Collected data entries
□ □ □ □

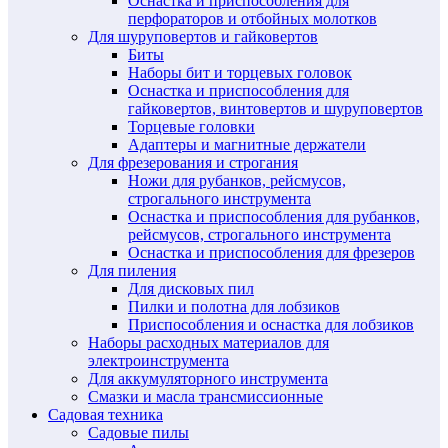
Оснастка и приспособления для
перфораторов и отбойных молотков
Для шуруповертов и гайковертов
Биты
Наборы бит и торцевых головок
Оснастка и приспособления для
гайковертов, винтовертов и шуруповертов
Торцевые головки
Адаптеры и магнитные держатели
Для фрезерования и строгания
Ножи для рубанков, рейсмусов,
строгального инструмента
Оснастка и приспособления для рубанков,
рейсмусов, строгального инструмента
Оснастка и приспособления для фрезеров
Для пиления
Для дисковых пил
Пилки и полотна для лобзиков
Приспособления и оснастка для лобзиков
Наборы расходных материалов для
электроинструмента
Для аккумуляторного инструмента
Смазки и масла трансмиссионные
Садовая техника
Садовые пилы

□ □ □ □

[AIM OF THE TASK]:
Using the records above, output an exact copy without any pictures.

[FINAL ANSWER]:
Оснастка и приспособления для
перфораторов и отбойных молотков
Для шуруповертов и гайковертов
Биты
Наборы бит и торцевых головок
Оснастка и приспособления для
гайковертов, винтовертов и шуруповертов
Торцевые головки
Адаптеры и магнитные держатели
Для фрезерования и строгания
Ножи для рубанков, рейсмусов,
строгального инструмента
Оснастка и приспособления для рубанков,
рейсмусов, строгального инструмента
Оснастка и приспособления для фрезеров
Для пиления
Для дисковых пил
Пилки и полотна для лобзиков
Приспособления и оснастка для лобзиков
Наборы расходных материалов для
электроинструмента
Для аккумуляторного инструмента
Смазки и масла трансмиссионные
Садовая техника
Садовые пилы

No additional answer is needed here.